Will the desire for change be robust enough to elect a Poilievre government?

Desire for change is the most powerful force in politics. It also the most indiscriminate. It can cause the electorate to cast out an old regime today without regard for what may happen tomorrow.

It is the force that destroyed the Mulroney-era Progressive Conservatives in 1983, that made Jack Layton leader of the opposition for a few months before his death in 2011, that produced an NDP government in Alberta, of all places, in 2015, and that made a minor municipal politician, Doug Ford, premier of Ontario four years ago. South of border, the desire for change has been so strong, and so reckless, that it made the unscrupulous Donald Trump president in 2016, only to cast him aside in 2020, yet could well return him to power if he runs in 2024.

The desire for change is prowling the Canadian political scene this summer. It would be surprising if it weren’t. Justin Trudeau has been through three elections in seven years. By the time the next one rolls around (in 2025, unless the roof falls in before then), he will have been in office for 10 years. That’s a long stretch for a national government in this country in normal times, and these Trudeau times have been anything but normal.

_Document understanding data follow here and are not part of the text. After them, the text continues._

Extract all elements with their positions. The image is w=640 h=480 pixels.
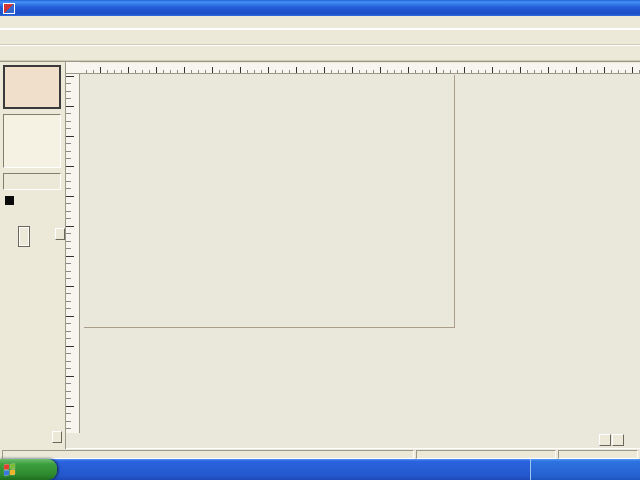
app-icon (3, 3, 15, 14)
status-panel-right (558, 450, 638, 459)
current-colour-swatch[interactable] (3, 173, 61, 190)
horizontal-ruler (80, 63, 640, 74)
palette-scroll-up-button[interactable] (55, 228, 65, 240)
menu-bar (0, 16, 640, 29)
blend-selector-row (3, 208, 63, 223)
tabs-scroll-right-button[interactable] (612, 434, 624, 446)
start-button[interactable] (0, 459, 57, 480)
status-bar (0, 448, 640, 459)
document-tab-bar (66, 433, 640, 448)
screen (0, 0, 640, 480)
workspace (0, 61, 640, 433)
system-tray (530, 459, 640, 480)
status-panel-left (2, 450, 414, 459)
design-canvas[interactable] (84, 75, 455, 328)
design-preview[interactable] (3, 65, 61, 109)
marker-row (5, 195, 61, 205)
vertical-ruler (66, 74, 80, 449)
windows-logo-icon (4, 463, 17, 476)
title-bar[interactable] (0, 0, 640, 16)
black-marker-icon[interactable] (5, 196, 14, 205)
tabs-scroll-left-button[interactable] (599, 434, 611, 446)
status-colour-panel (416, 450, 556, 459)
taskbar (0, 459, 640, 480)
fabric-colour-swatch[interactable] (18, 226, 30, 247)
toolbar-stitches (0, 45, 640, 61)
palette-scroll-down-button[interactable] (52, 431, 62, 443)
left-panel (0, 62, 66, 449)
canvas-viewport (80, 74, 640, 434)
toolbar-main (0, 29, 640, 45)
coordinates-info (3, 114, 61, 168)
ruler-unit-label (66, 62, 80, 74)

His father may have had the FLQ crisis in 1970 and some heavy lifting with the Constitution a decade later. His son’s stress is non-stop these days. He’s had the COVID crisis for 2 ½ years (and counting); and, while pandemic-fueled inflation is taking its political toll at home, abroad he has to manage the tricky diplomacy dictated by the war in Ukraine, to try to plug the holes the war is exposing in his government’s defence policies, and to undo the inevitable result of decades of underfunding the military. Canada is not prepared for war. It’s one thing to assemble small contingents for limited duration assignments in regional conflicts; it’s another thing to play a useful role in a “real” war. Successive governments, Liberal and Conservative, bear responsibility for starving the military, but it falls to Trudeau’s to ensure that Canada is prepared to meet its military commitments to its allies. If Vladimir Putin is not stopped in Ukraine, calls to honour commitments may land sooner than later on a number of desks, Trudeau’s included.

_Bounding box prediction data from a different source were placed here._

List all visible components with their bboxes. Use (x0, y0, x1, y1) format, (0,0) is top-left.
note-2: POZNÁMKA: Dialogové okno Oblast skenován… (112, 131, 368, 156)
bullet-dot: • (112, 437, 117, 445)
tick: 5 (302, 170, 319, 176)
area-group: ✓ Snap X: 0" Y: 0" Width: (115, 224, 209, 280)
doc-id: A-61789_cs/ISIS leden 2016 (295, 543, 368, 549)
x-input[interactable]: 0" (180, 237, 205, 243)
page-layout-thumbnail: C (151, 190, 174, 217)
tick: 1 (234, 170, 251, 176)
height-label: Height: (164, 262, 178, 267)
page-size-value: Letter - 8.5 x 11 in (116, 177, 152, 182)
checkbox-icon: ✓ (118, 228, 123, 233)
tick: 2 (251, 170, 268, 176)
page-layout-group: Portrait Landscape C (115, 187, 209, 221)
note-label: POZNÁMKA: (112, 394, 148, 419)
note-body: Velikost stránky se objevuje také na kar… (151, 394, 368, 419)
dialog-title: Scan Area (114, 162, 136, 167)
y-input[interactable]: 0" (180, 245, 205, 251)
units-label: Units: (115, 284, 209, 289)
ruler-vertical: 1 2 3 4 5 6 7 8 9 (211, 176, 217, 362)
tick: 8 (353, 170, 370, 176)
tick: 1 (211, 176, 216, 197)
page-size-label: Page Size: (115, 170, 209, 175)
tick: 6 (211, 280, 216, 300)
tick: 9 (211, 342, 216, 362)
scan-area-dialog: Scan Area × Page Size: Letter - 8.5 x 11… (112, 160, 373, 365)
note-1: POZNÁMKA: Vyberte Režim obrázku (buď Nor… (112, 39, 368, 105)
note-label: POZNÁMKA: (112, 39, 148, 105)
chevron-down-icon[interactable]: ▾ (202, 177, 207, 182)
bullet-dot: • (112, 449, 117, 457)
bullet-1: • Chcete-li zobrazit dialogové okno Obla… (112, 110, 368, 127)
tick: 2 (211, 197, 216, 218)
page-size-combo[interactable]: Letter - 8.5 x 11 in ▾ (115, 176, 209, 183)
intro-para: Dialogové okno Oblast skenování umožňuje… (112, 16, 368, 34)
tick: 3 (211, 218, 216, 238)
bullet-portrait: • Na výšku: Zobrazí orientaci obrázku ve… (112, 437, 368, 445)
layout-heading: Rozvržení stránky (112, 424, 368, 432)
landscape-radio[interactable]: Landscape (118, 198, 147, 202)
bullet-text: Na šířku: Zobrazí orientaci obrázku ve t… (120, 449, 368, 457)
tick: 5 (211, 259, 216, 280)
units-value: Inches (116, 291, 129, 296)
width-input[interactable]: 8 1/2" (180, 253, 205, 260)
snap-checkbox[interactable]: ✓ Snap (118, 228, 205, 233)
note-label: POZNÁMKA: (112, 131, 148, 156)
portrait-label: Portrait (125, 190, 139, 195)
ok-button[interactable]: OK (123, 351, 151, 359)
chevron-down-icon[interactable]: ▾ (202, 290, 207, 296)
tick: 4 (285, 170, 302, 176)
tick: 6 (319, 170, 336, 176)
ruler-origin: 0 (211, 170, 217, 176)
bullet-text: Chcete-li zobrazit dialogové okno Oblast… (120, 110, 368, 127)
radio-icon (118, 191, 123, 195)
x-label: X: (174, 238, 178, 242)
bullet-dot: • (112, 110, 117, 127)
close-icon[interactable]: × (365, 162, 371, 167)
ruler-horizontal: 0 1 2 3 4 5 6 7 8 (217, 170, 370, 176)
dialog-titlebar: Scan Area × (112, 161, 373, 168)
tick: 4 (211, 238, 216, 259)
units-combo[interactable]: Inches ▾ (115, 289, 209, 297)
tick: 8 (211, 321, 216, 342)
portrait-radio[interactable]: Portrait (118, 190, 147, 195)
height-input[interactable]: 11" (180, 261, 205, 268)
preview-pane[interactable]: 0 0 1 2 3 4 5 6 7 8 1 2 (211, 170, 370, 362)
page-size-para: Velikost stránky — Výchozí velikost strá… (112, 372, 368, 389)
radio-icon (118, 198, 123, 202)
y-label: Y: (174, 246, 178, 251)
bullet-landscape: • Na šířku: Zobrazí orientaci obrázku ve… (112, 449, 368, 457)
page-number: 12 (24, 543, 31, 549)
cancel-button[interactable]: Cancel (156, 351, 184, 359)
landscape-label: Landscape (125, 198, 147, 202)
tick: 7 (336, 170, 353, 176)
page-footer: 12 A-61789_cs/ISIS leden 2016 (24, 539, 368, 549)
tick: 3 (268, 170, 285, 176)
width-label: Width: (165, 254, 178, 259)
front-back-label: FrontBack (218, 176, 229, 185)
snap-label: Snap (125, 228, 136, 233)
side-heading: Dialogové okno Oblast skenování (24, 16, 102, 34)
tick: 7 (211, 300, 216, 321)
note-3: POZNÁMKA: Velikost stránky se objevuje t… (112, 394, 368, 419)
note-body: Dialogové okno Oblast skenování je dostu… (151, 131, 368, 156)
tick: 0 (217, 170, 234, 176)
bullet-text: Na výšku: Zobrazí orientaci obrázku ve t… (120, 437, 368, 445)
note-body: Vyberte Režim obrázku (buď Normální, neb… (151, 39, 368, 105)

Being prime minister is not the fun job it looked to be back in Justin’s “Sunny Ways” days of 2015. He’s been confronted by angry “freedom” demonstrators occupying the capital, been hung in effigy across the country by flag-defiling jerks who routinely abuse him in obscene language, and he is repeatedly savaged on social media for one bizarre conspiracy or another, including a secret plot to make himself the dictator of a totalitarian Canadian state, probably fascist but maybe communist (the plotline wanders a bit).

Parliament has become a poisonous place. Liberal arrogance and a fetish for secrecy contribute to the poison, but the bulk of it spills from the most vicious official opposition party anyone can recall. These Conservatives feel about Trudeau the way Trump fanatics feel about Joe Biden. They have no interest in making Parliament work; the less it accomplishes, the better for them. The worst offenders follow a moral GPS that tells them the direct route to the heart of Canadian voters is through a dark alley of suspicion, where allegations never have to be proved and where attacks on the character of the prime minister are the weapons of choice.

The public is not as blind or as easily manipulated as the Tory caucus and especially its star performer, Pierre Poilievre, evidently assume they are. The unruly Commons has tuned itself out from public attention. The media do not report details of Commons debates unless they involve hot-button items. Everyone, except the perpetrators, ignores the endlessly repetitive Conservative efforts to shame the prime minister.

On or off Parliament Hill, Trudeau is the lightning rod for public grievances. It can be argued that most people, if they were able to look beyond the pandemic’s temporary mandates and inflation hangover, would see that they have seldom had it so good. Yet it has been a long siege; Canadians are tired, and many are angry. If it were not for its three-year alliance with the NDP, the minority Liberals might well face defeat when Parliament returns in the fall. A recent Leger poll put Trudeau’s disapproval/approval rate at 55/39, and 44 per cent of respondents said Canada has become a worse place to live under Trudeau; only 17 per cent said it is a better place to live.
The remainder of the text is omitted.